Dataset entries
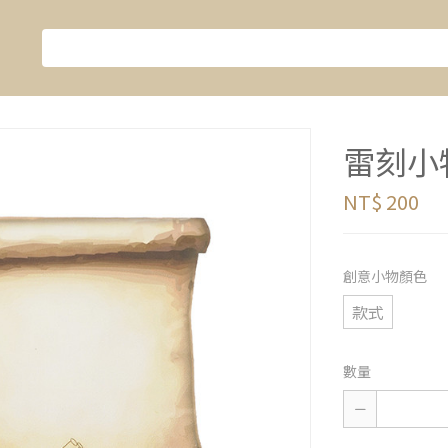
雷刻小
NT$ 200
創意小物顏色
款式
數量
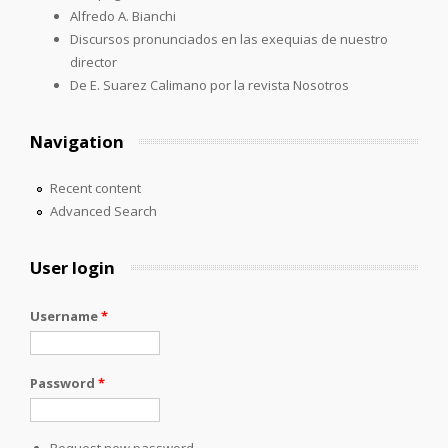
Alfredo A. Bianchi
Discursos pronunciados en las exequias de nuestro
director
De E. Suarez Calimano por la revista Nosotros
Navigation
Recent content
Advanced Search
User login
Username
*
Password
*
Request new password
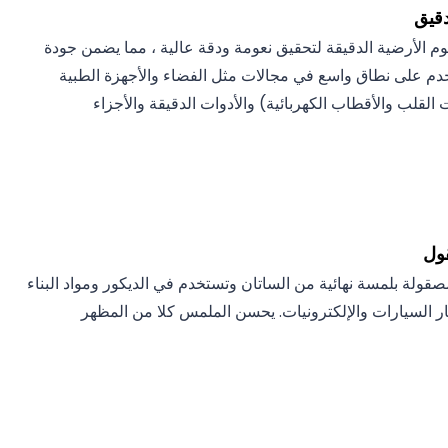
دقيق
يوم الأرضية الدقيقة لتحقيق نعومة ودقة عالية ، مما يضمن جودة
دم على نطاق واسع في مجالات مثل الفضاء والأجهزة الطبية
لقلب والأقطاب الكهربائية) والأدوات الدقيقة والأجزاء
قول
لمصقولة بلمسة نهائية من الساتان وتستخدم في الديكور ومواد البناء
ار السيارات والإلكترونيات. يحسن الملمس كلا من المظهر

→ Work to complete: The entries above are to be copied exactly, with every picture left out.

→ Result of this exercise:
雷刻小
NT$ 200
創意小物顏色
款式
數量
Alfredo A. Bianchi
Discursos pronunciados en las exequias de nuestro
director
De E. Suarez Calimano por la revista Nosotros
Navigation
Recent content
Advanced Search
User login
Username
*
Password
*
Request new password
دقيق
يوم الأرضية الدقيقة لتحقيق نعومة ودقة عالية ، مما يضمن جودة
دم على نطاق واسع في مجالات مثل الفضاء والأجهزة الطبية
لقلب والأقطاب الكهربائية) والأدوات الدقيقة والأجزاء
قول
لمصقولة بلمسة نهائية من الساتان وتستخدم في الديكور ومواد البناء
ار السيارات والإلكترونيات. يحسن الملمس كلا من المظهر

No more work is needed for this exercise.